> BRIEF:
With the pictures omitted, set down exactly the lines from the one that contains "Pariser Flair: Madame" through the last line of the data.

> EXERCISE DATA:
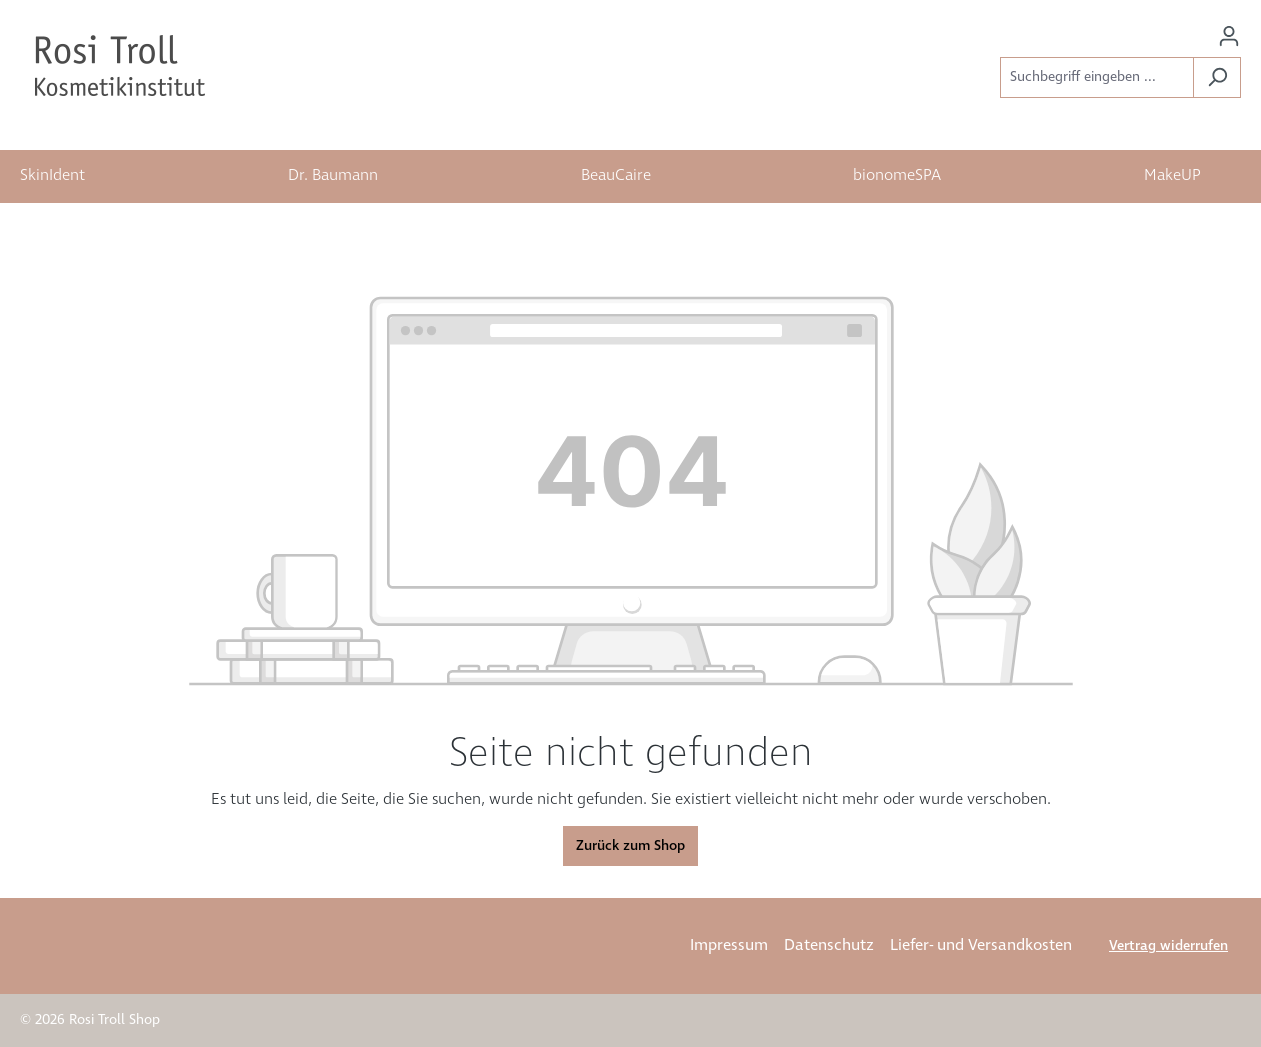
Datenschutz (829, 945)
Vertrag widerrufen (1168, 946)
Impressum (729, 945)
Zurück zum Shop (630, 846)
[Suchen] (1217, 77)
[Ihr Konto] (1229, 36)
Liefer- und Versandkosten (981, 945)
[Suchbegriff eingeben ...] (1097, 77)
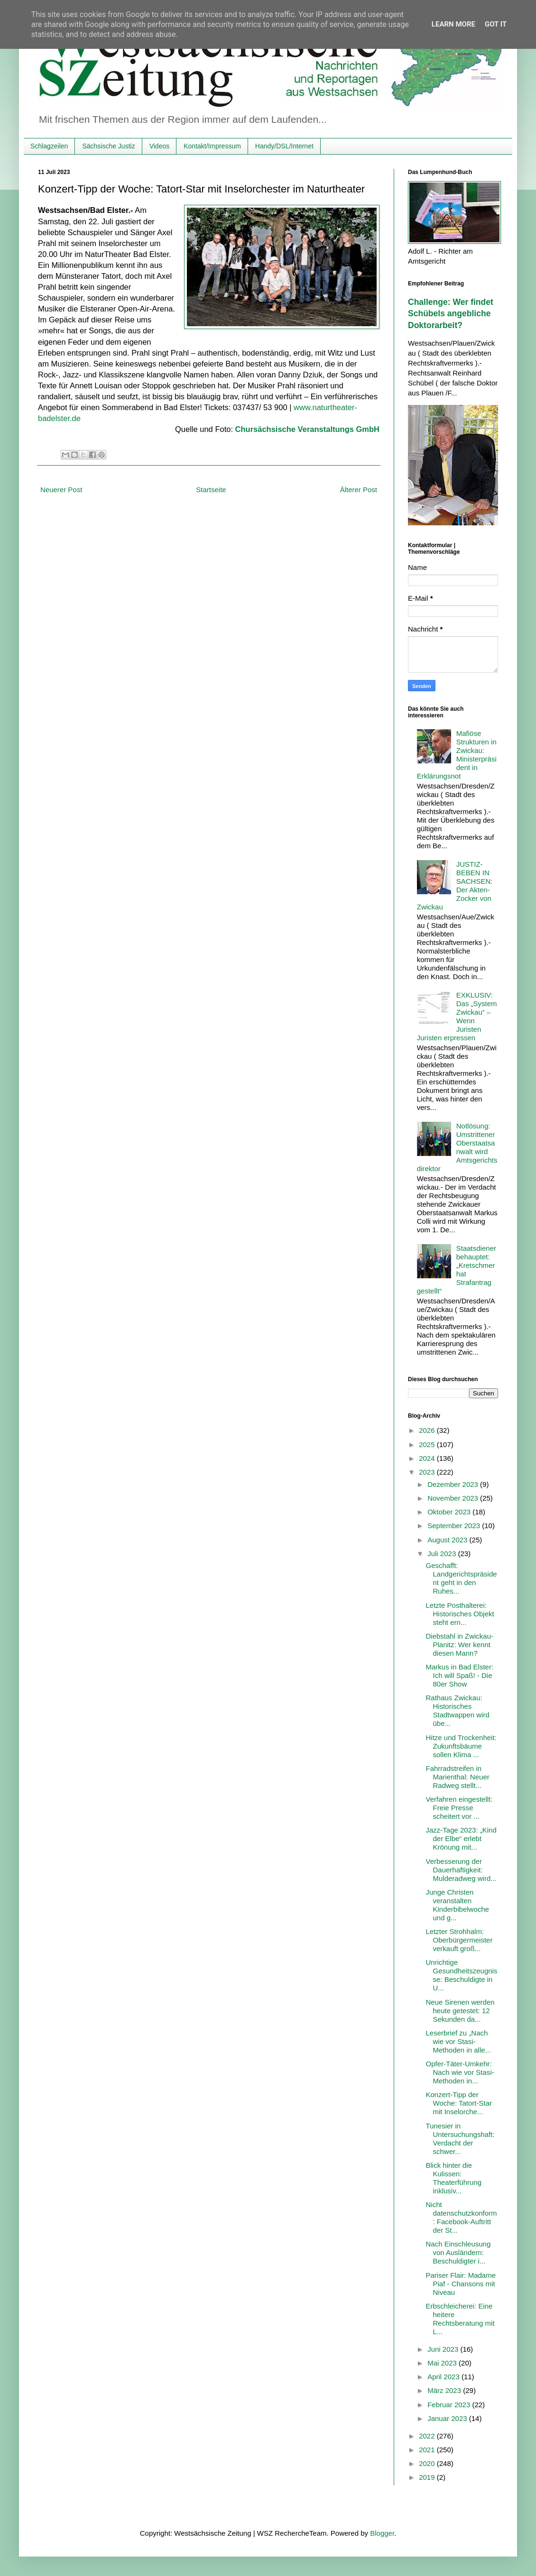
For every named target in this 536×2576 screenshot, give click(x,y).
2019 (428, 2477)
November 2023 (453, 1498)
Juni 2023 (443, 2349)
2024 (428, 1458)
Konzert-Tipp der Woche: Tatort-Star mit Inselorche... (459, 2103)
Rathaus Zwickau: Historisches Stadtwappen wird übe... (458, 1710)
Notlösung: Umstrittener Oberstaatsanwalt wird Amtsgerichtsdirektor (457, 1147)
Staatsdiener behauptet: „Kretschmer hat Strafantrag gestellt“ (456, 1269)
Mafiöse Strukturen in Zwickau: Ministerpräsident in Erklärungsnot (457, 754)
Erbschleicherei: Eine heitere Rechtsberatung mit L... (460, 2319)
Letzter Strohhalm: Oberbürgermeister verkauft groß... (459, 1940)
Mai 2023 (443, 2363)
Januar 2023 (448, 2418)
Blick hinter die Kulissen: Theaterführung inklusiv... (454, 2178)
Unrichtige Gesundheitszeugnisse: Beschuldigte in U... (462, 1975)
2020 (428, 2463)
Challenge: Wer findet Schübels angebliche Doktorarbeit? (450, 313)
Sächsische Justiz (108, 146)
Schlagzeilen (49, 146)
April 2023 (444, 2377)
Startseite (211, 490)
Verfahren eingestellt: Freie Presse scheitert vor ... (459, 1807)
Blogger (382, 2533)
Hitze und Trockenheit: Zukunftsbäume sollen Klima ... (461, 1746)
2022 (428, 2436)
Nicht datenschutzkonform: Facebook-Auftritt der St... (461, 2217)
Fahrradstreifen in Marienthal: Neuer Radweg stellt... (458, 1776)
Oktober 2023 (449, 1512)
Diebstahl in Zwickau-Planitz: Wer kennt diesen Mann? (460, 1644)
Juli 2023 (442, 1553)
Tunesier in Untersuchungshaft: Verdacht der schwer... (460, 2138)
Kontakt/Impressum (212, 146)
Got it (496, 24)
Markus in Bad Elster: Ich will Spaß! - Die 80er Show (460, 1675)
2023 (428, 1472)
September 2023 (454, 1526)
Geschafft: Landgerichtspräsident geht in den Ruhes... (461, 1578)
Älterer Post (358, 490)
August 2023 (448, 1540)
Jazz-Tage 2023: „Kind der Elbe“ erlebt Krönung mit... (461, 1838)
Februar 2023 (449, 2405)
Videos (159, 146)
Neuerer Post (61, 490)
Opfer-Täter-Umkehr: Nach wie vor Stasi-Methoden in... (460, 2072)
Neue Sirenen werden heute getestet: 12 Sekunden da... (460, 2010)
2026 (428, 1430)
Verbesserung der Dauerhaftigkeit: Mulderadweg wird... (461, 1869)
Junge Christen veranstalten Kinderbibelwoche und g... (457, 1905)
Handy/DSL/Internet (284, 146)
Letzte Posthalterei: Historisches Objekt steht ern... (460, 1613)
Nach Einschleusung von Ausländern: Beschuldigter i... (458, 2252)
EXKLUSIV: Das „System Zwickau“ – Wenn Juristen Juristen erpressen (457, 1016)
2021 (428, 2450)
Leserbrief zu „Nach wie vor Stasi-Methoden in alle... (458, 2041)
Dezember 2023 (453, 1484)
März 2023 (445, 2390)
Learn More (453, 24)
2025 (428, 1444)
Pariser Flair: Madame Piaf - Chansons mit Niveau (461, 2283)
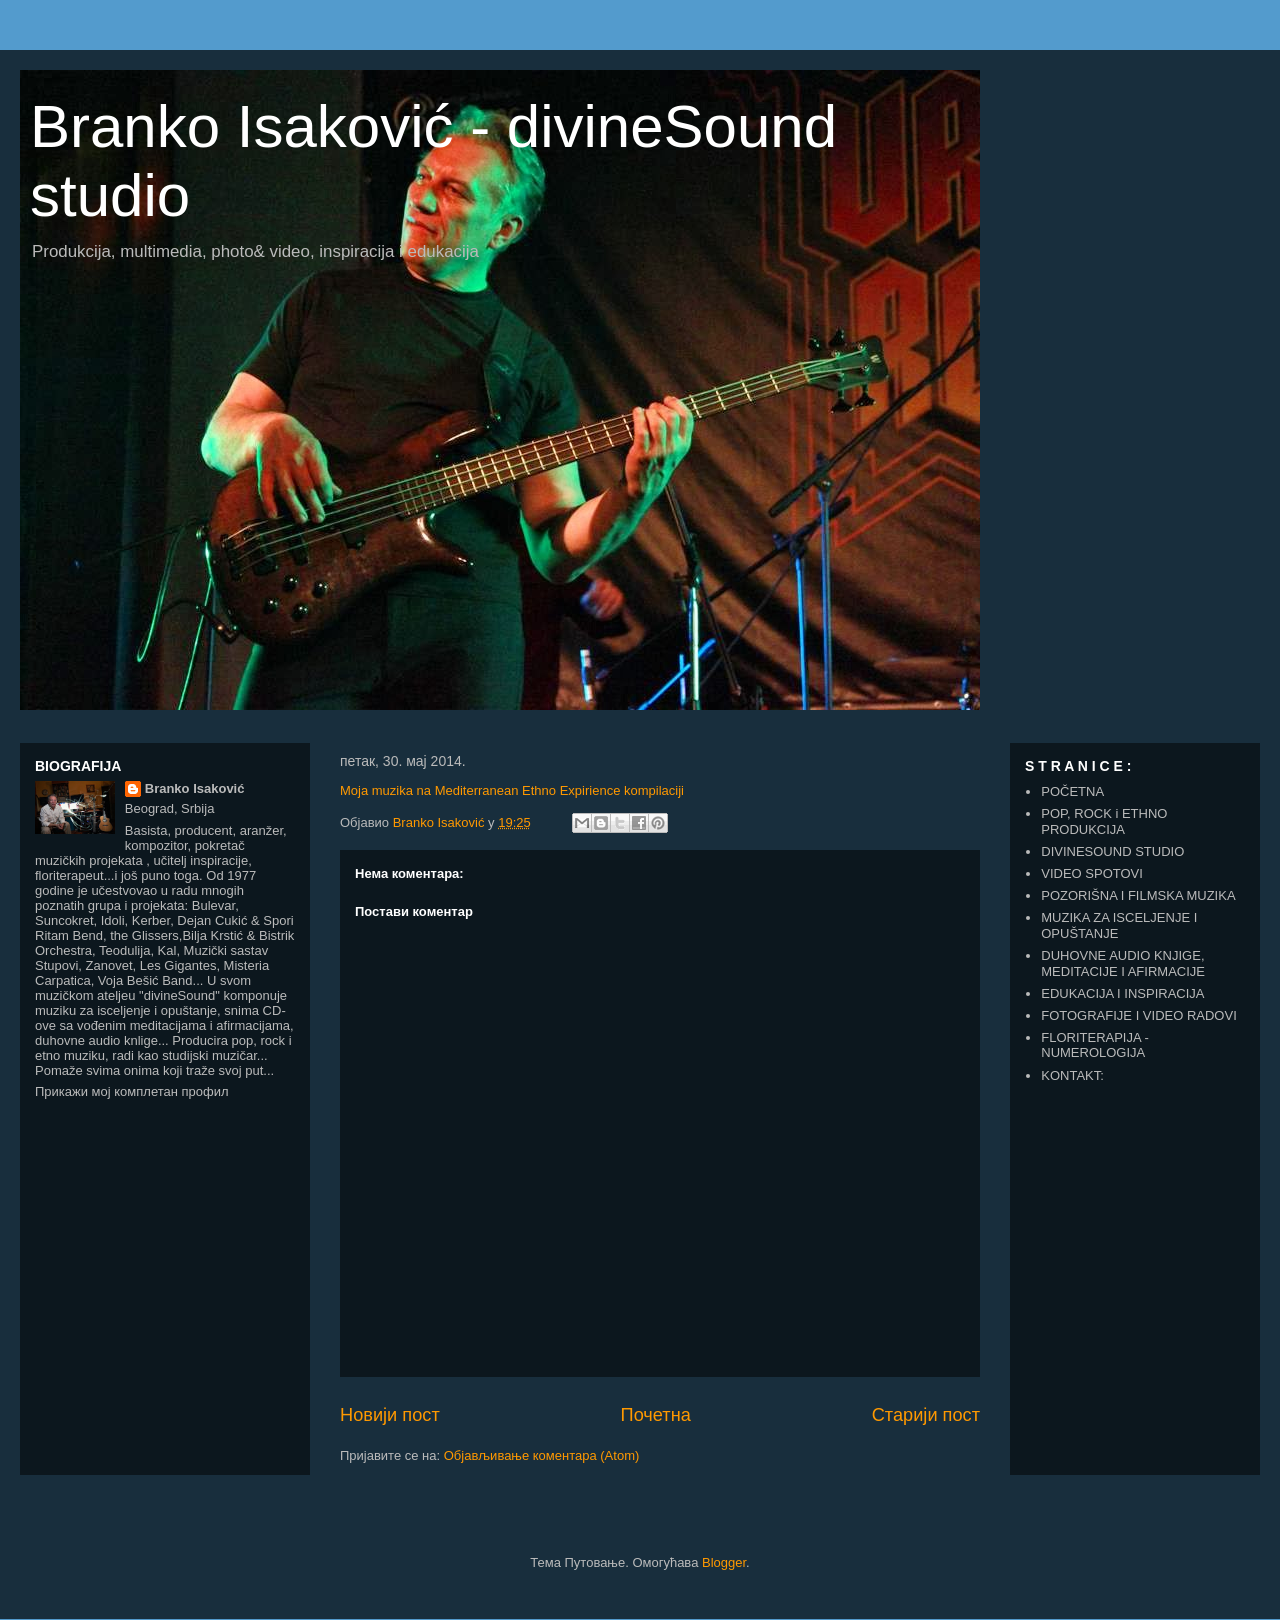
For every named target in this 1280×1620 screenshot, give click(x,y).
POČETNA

> ANSWER SPACE:
Pariser Flair: Madame Piaf - Chansons mit Niveau (461, 2283)
For every named target in this 1280×1620 screenshot, give click(x,y).
POČETNA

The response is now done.